*** Block opens ***
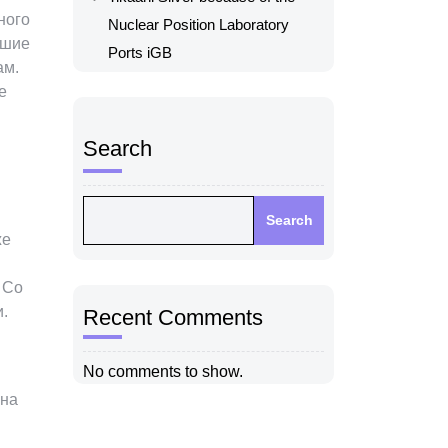
ного
Nuclear Position Laboratory
ьшие
Ports iGB
ам.
е
Search
Search
же
 Со
и.
Recent Comments
No comments to show.
 на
*** Block closes ***
▶ **About this task**: From the first line to the last, retype the data exactly, without images.

▶ **Expected answer**:
ного
Nuclear Position Laboratory
ьшие
Ports iGB
ам.
е
Search
Search
же
 Со
и.
Recent Comments
No comments to show.
 на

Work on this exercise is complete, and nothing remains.